REPUBLIKA.CO.ID, JAKARTA -- Kondisi pandemi Covid-19 terkini dan kekhawatiran terhadap potensi pelanggaran protokol kesehatan membuat sejumlah pihak mendesak penundaan tahapan Pilkada 2020. Akan tetapi, Komisi Pemilihan Umum (KPU) sejauh ini masih melanjutkan tahapan pilkada sesuai Peraturan KPU (PKPU) Nomor 5 Tahun 2020 tentang Tahapan, Program, dan Jadwal Penyelenggaraan Pilkada 2020.
"Saat ini kami KPU masih berpedoman pada PKPU Nomor 5 Tahun 2020 tentang Tahapan," ujar Komisioner KPU RI I Dewa Kade Wiarsa Raka Sandi saat dikonfirmasi Republika terkait opsi penundaan pilkada, Ahad (20/9).
Sebelumnya, ia mengatakan, penetapan penundaan pilkada tidak diputuskan oleh KPU saja. Ketentuan Undang-Undang (UU) Nomor 6 Tahun 2020 tentang penetapan peraturan pemerintah pengganti UU Nomor 2 Tahun 2020 tentang perubahan UU Pilkada, mengharuskan persetujuan penundaan pilkada antara tiga pihak, yakni KPU, pemerintah, dan DPR.
"Saya kira tentang opsi penundaan sudah jelas diatur dalam Undang-Undang Nomor 6 Tahun 2020 mekanismenya siapa para pihak yang kemudian diberikan kewenangan oleh undang-undang untuk mengambil keputusan itu," kata Raka, Selasa (15/9).
KPU saat ini masih melakukan verifikasi dokumen perbaikan syarat calon kepala daerah. KPU akan mengumumkan pasangan calon yang memenuhi syarat atau penetapan pasangan calon Pilkada 2020 pada 23 September, dilanjutkan dengan pengundian nomor urut pada 24 September.
Selain pegiat pemilu, desakan penundaan pilkada juga datang dari Pengurus Besar Nahdlatul Ulama (PBNU). PBNU menyampaikan secara resmi usulan penundaan pelaksanaan Pilkada Serentak 2020 di tengah masa pandemi Covid-19 yang diteken Ketua Umum KH Said Aqil Siroj serta Sekjen PBNU Helmy Faishal Zaini.
Dalam edaran tersebut, PBNU meminta KPU, pemerintah, serta DPR menunda pelaksanaan tahapan Pilkada Serentak 2020 hingga tahap darurat kesehatan terlewati. "Pelaksanaan pilkada, sungguh pun dengan orotokol kesehatan yang diperketat, sulit terhindar dari konsentrasi orang dalam jumlah banyak dalam seluruh tahapannya," tertulis dalam surat tersebut yang dilansir Ahad.

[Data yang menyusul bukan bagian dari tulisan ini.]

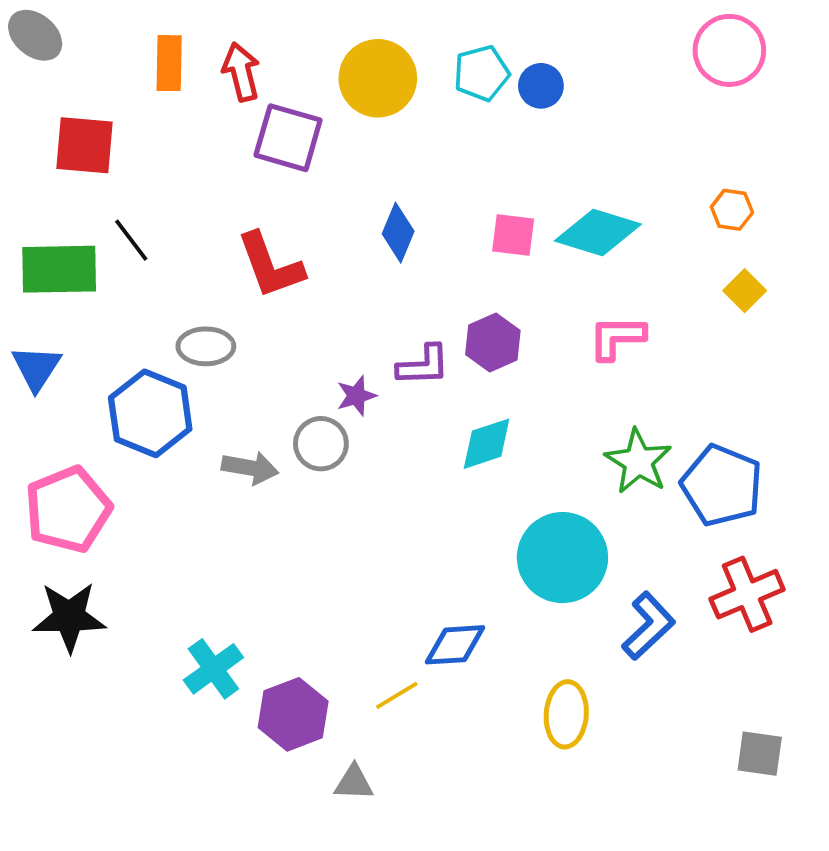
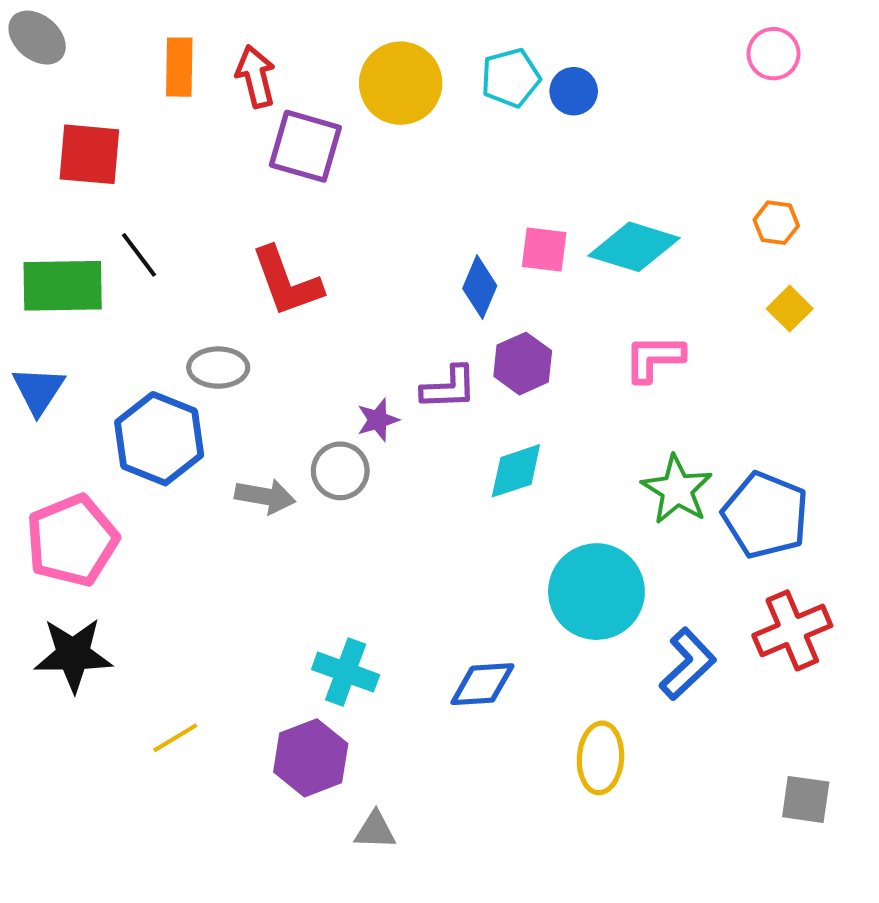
pink circle: (729, 50) -> (774, 54), size x0.7
blue diamond: (398, 233) -> (480, 287), moved
cyan cross: (213, 669) -> (346, 672), moved, turned -34
yellow line: (397, 695) -> (175, 738), moved

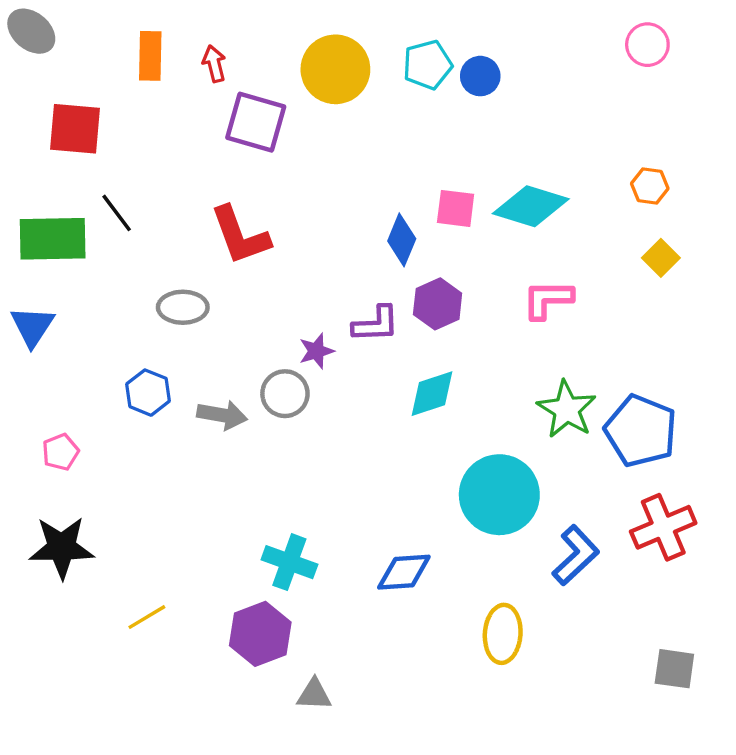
red arrow: (256, 76) -> (214, 64), size x0.7
blue hexagon: (159, 439) -> (148, 393), moved, size x0.6
pink pentagon: (72, 541) -> (60, 452), size x0.5

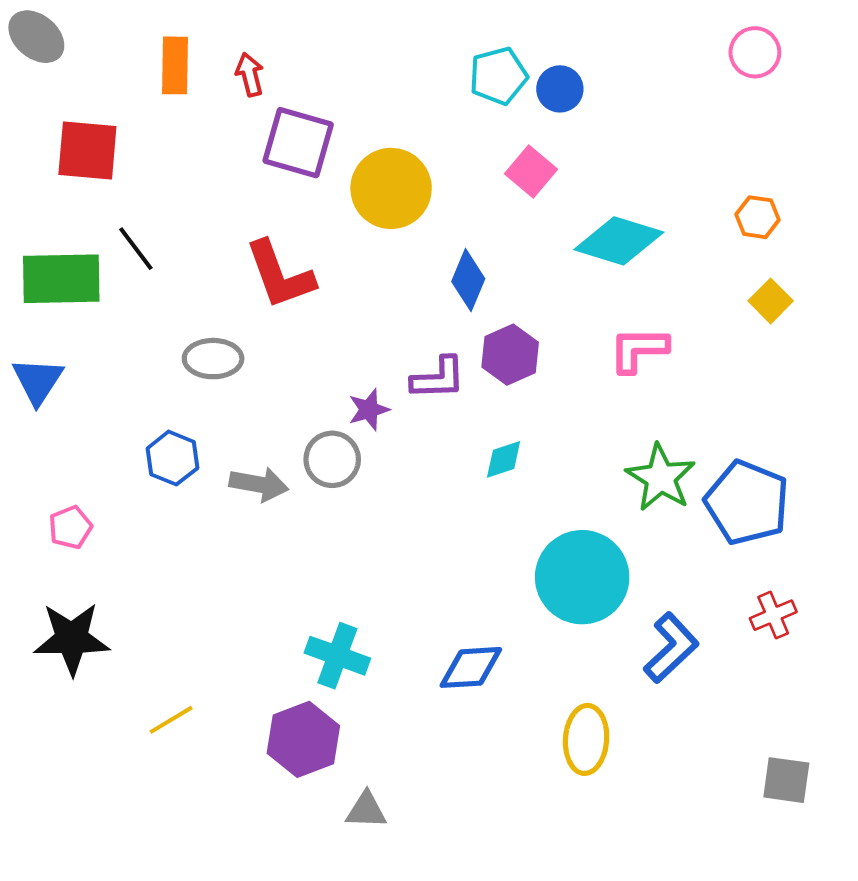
yellow circle: (335, 69) -> (391, 188), moved
pink square: (456, 208) -> (531, 171), moved, turned 33
cyan diamond: (432, 394) -> (504, 459), size x0.7
red cross: (663, 527) -> (773, 615), size x0.6

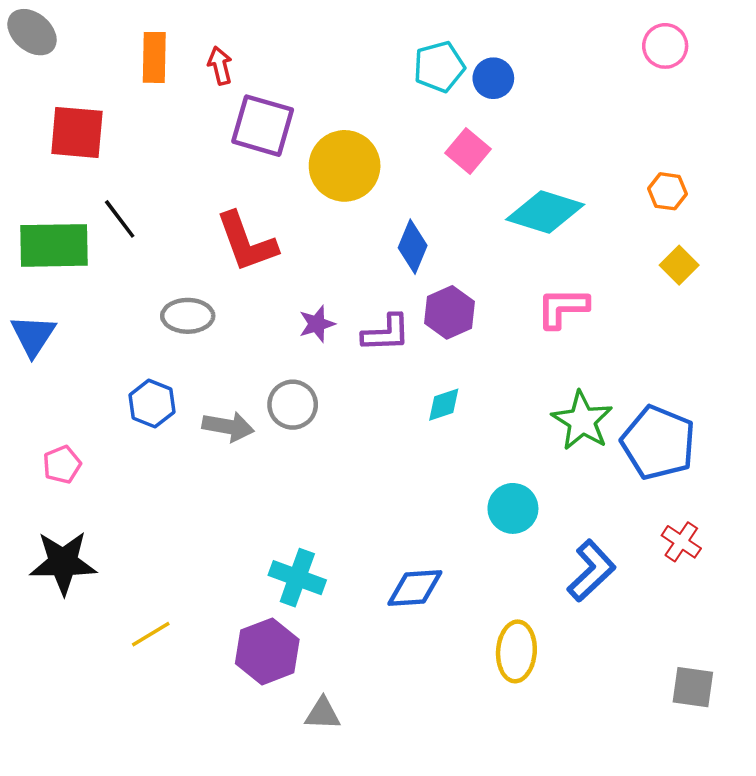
purple star: (369, 410) -> (317, 324), moved
cyan circle: (582, 577) -> (513, 508), size x0.6
red cross: (773, 615) -> (681, 542), turned -33

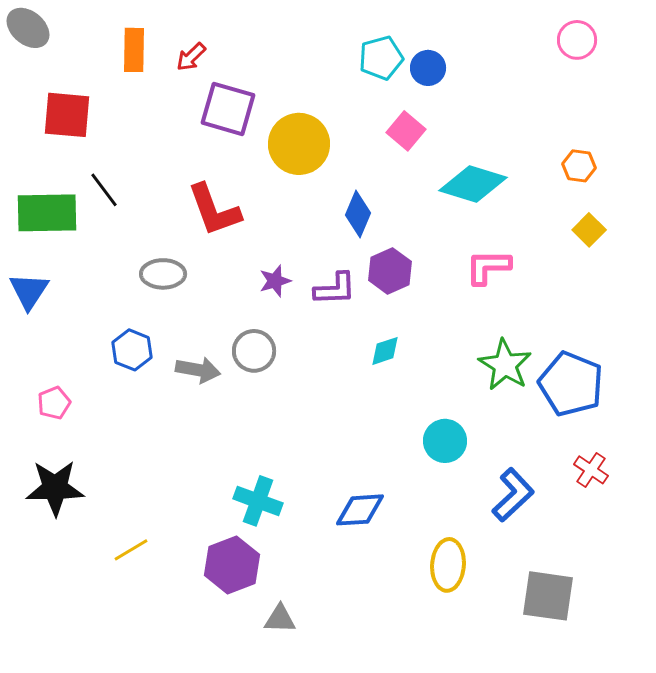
red arrow: (220, 66) -> (191, 57), turned -120
gray square: (693, 687) -> (548, 596), moved, size x1.4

Sejumlah alasan dijadikan dasar penolakan tersebut. Di antaranya, mobilisasi massa sukar dihindarkan dalam tahapan pilkada. Fase pendaftaran lalu dinilai telah membuktikan hal tersebut. Selain itu, telah muncul juga klaster-klaster penularan terkait pilkada sejauh ini.

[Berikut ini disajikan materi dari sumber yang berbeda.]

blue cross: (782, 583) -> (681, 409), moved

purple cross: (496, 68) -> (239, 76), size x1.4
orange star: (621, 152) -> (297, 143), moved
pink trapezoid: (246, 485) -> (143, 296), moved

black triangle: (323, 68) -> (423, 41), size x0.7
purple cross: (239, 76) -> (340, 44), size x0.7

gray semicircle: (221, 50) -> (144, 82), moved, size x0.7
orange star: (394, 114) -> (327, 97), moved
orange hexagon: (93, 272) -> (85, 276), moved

PBNU kemudian meminta pihak berwenanang untuk merealokasikan anggaran pilkada bagi penanganan krisis kesehatan dan penguatan jaring pengaman nasional. Selain itu, PBNU juga menyinggung Rekomendasi Konferensi Besar Nahdlatul Ulama 2012 di Cirebon soal perlunya proses pilkada ditinjau ulang mengingat kemudharatan yang diimbulkan.
Kekhawatiran soal potensi penularan Covid-19 melalui pilkada muncul saat proses pendaftaran Pilkada 2020 yang berakhir 6 September lalu. Sebanyak 243 bakal calon kedapatan melanggar protokol kesehatan dan menimbulkan kerumumunan.